For me, visual and audio media are two of the most powerful instruments in the world today. Our values, beliefs and sometimes, morals are all formed through this avenue. What we see and what we listen to are so important as they are absorbed into our sub-conscious and then processed and kept for the right moment.

I realised just how much what I see and hear influences my pattern of thoughts recently. I was thinking about relationships and what my expectations of them were. It was at that moment that I realised that I had a ‘Hollywood-style’ mentality. A guy who would be caring and in tune with my every mood; who would always know the right thing to say. A man who is strong yet sensitive; who is a ‘man’s man’ with his friends whilst being a caring and domesticated man with me. The focus was firmly on me and what he could give me; an expectation too much for any human being to handle. That is unless you are acting in a movie!

Watching movies, the guy always gets his girl and vice versa. Over the weekend, I was forced to watch ‘Pride and Prejudice’ for the millionth time.  As always, the girl got her man even though she was poor, of lower class status, stubborn, less ‘attractive’ a prospect than the girl his mother wanted him to marry. That’s just how it is in the movies!

Real life is not always so straightforward. It’s a 50-50 chance you’ll get the man and even if you happen to get the lucky half, it’s then another
struggle to keep the man in the face of all the pressures of life mixed with the class issues. Yet when I weighed my expectations of a relationship, even with my knowledge of all this, it favoured the ‘Hollywood’ setting.

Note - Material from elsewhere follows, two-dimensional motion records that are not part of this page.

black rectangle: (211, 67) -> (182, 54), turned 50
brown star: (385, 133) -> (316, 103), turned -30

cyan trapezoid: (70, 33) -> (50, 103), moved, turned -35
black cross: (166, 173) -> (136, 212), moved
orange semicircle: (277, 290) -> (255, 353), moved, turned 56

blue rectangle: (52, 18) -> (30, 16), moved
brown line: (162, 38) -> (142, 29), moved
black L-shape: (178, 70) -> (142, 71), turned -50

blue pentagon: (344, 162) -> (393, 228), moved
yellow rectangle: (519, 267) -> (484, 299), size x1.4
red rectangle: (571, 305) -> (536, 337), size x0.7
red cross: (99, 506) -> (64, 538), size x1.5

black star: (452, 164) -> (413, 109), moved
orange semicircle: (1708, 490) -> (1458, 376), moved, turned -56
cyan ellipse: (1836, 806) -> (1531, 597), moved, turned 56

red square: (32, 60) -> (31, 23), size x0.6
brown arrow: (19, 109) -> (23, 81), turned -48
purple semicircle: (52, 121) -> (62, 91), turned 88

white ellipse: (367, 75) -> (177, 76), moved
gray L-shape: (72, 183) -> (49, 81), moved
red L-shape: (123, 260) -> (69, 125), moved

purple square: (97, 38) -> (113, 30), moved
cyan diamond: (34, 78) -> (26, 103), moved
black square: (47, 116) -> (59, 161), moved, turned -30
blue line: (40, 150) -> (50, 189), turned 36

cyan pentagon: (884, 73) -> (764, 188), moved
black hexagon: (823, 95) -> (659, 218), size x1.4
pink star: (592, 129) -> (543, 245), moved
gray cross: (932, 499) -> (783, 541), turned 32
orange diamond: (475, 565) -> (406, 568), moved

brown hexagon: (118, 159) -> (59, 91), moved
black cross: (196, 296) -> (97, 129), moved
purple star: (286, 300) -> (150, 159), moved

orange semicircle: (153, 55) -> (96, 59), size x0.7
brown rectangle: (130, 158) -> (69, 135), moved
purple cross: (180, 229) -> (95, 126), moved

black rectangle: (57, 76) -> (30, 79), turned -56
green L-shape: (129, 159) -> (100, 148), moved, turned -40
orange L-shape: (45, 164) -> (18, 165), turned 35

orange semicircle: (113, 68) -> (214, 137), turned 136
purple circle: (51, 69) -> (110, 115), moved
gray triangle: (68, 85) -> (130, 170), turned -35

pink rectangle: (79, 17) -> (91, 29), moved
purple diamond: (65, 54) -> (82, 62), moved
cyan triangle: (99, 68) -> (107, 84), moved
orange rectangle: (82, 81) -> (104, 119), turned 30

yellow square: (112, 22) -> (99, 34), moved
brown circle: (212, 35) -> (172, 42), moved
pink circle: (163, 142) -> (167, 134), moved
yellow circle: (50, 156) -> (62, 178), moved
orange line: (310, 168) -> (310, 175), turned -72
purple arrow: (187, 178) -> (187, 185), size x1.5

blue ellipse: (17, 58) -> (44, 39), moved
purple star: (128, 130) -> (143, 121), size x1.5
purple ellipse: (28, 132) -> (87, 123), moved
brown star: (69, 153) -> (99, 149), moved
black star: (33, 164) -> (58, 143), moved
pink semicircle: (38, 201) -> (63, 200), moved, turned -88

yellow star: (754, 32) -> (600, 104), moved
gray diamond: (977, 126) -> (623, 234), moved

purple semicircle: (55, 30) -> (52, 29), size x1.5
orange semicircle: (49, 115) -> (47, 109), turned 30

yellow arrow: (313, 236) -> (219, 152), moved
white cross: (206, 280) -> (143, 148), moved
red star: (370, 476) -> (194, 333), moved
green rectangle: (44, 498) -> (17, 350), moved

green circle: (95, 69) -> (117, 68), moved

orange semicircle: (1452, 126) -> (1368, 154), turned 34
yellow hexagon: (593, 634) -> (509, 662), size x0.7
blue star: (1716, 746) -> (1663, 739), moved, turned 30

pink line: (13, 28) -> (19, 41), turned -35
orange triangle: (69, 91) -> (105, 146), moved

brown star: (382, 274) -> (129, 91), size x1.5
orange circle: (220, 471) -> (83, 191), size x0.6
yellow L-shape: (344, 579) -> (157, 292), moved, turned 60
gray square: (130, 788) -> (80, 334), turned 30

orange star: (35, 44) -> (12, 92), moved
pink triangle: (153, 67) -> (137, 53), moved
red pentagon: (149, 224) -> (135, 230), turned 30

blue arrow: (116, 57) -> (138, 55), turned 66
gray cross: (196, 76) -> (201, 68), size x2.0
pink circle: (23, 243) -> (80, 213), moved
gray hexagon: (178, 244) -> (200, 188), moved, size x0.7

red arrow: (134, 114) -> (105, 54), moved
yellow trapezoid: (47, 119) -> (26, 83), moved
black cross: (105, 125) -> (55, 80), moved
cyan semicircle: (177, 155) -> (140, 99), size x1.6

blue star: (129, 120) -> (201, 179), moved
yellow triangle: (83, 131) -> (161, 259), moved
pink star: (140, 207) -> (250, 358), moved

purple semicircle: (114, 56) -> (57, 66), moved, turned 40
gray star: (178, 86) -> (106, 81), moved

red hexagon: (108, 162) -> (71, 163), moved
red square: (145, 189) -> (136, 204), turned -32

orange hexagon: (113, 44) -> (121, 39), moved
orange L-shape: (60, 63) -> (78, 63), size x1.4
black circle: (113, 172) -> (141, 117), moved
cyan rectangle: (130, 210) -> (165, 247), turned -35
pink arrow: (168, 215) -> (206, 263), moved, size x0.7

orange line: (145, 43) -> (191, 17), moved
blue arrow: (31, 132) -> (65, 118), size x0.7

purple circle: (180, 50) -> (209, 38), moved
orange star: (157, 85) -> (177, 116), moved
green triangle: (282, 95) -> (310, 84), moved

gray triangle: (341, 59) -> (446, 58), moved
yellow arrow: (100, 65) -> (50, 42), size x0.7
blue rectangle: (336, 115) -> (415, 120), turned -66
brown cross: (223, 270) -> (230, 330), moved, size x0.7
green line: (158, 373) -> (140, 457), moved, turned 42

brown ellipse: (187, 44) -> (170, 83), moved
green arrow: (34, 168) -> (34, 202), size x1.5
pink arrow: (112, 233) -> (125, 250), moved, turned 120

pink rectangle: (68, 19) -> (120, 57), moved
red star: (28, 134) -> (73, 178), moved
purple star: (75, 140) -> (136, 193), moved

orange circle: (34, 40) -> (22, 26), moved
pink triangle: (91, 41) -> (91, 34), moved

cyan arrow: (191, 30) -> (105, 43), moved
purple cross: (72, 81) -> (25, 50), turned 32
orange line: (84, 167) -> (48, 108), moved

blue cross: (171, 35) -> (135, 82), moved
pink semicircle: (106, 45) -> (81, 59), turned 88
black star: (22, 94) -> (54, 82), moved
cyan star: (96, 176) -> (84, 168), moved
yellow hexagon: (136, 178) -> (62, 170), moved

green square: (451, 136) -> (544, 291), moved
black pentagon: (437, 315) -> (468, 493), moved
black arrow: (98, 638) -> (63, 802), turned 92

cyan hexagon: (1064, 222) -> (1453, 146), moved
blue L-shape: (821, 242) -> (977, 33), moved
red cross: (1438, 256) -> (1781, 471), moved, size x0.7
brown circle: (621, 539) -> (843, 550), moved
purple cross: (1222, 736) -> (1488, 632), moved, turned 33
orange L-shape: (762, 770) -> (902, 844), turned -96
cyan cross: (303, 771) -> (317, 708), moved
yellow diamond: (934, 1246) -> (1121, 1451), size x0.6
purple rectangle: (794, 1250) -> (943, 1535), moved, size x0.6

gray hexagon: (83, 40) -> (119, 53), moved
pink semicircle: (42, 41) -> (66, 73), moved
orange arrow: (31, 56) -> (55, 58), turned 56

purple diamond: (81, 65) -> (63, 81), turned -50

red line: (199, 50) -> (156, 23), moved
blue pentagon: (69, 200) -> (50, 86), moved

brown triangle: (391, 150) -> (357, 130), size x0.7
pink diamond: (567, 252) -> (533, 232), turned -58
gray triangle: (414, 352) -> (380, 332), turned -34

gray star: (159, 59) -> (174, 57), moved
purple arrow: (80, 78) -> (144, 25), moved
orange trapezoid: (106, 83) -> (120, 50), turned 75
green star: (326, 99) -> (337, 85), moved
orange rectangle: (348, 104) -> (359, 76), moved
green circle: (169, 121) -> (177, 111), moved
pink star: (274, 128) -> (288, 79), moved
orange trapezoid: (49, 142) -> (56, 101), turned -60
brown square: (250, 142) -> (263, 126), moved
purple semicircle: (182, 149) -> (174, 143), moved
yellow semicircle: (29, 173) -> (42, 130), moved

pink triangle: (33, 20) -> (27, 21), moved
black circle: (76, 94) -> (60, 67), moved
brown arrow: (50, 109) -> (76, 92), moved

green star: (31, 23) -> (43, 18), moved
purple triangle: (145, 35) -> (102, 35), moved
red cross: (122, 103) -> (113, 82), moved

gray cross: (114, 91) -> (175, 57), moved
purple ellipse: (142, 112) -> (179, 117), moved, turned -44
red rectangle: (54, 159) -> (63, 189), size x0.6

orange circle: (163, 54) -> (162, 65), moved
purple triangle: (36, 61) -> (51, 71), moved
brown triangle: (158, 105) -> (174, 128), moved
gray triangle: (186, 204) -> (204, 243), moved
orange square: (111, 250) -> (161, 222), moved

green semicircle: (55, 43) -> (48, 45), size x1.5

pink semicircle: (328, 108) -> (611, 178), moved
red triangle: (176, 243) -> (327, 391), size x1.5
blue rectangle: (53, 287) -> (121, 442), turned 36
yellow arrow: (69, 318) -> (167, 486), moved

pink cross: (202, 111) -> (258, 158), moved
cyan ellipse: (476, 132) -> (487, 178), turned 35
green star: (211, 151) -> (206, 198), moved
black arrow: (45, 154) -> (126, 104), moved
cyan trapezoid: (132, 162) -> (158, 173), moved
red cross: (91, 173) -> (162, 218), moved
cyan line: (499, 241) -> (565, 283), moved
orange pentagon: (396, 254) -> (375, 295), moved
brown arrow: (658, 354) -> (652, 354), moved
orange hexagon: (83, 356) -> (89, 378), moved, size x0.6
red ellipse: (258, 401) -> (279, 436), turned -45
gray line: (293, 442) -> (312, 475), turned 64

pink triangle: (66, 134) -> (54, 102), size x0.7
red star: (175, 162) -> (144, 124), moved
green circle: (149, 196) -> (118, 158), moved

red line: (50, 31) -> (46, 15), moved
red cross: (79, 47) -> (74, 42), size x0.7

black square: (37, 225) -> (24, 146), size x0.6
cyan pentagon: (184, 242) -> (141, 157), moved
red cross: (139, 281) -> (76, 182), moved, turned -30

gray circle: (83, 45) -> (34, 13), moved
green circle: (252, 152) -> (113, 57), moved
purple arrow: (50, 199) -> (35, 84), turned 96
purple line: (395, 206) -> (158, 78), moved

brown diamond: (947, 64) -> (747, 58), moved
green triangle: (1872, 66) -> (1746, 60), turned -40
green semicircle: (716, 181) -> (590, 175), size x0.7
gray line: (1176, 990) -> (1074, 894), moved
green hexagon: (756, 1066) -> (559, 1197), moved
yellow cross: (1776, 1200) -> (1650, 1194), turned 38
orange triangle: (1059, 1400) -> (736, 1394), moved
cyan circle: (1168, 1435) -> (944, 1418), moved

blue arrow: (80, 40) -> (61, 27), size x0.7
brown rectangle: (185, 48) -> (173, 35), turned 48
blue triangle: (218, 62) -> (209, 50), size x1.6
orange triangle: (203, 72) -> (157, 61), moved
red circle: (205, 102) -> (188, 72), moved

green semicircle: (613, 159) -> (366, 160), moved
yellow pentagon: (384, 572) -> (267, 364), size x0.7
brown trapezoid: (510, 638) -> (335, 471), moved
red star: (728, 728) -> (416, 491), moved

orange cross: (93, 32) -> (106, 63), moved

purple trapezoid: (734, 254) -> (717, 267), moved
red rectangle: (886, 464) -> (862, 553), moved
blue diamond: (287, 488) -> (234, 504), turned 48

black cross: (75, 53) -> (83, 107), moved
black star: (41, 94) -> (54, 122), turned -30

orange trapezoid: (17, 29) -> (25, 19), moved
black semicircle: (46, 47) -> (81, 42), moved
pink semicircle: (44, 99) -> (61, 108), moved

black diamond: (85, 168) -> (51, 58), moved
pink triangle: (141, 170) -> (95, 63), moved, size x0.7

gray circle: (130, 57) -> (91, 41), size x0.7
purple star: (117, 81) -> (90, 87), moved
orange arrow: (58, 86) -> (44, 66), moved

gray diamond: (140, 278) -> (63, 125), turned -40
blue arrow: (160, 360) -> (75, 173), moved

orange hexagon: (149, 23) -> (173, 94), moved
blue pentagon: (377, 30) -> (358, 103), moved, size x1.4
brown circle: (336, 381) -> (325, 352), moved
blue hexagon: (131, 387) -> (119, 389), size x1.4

We could call it hope. Hope that we would get the best rather than the real.  We could call it delusions. Isn’t that what ‘romance’ is, a big mirage?
Whatever we call it, the fact still remains that what we see and hear influences our day-to-day life more than we might give it credit for.

We could use another example. I’ve observed from those around me that whenever you watch a sexual scene, whether or not you realise its effects on you, it does affect you. You tend to think more about sex after seeing a scene or a picture that is sexual in nature. This is not undermining other avenues that can peak your sexual appetites but the basis for all still lies in what they see or hear.

It’s not just movies however that can get you in a frenzy. Music, in some respects, is even more powerful. A mental picture, however hard, can be erased. Music is the only tool that seeps into your very depth whether you give it permission or not. How many times have you just started singing a song after walking out of a shop you spent five minutes in and the song is just stuck in you? Or even the background music to a silly advert? There are so many examples to this but the main point to note is that music is a language all on its own and it transcends nationality, colour, gender, or even background or culture.

Some might listen to a song and get pictures of a previous relationship or a time in their life, good or bad. For some, it could be a song that just gets you in the mood for love. Others might listen to a song and feel it doesn’t affect them but find that their thoughts and mood is changed by it. For me, that speaks of the power music has over the individual.

We could sit here and debate this all day long. The bottom line is, what we see and hear affects us and care must be taken in what we deposit into ourselves. Once I got that realisation, there were certain movies I knew I couldn’t watch, certain songs I couldn’t listen to. This wasn’t because I lacked self-control but because I believe ‘prevention is better than cure’.

I like being in control of my feelings and emotions. I like the fact that my relationships are all the better now that all false expectations have been
exposed and destroyed. I like the fact that my thought process is clearer without the pressures to fit into someone else’s box as dictated to me by the media.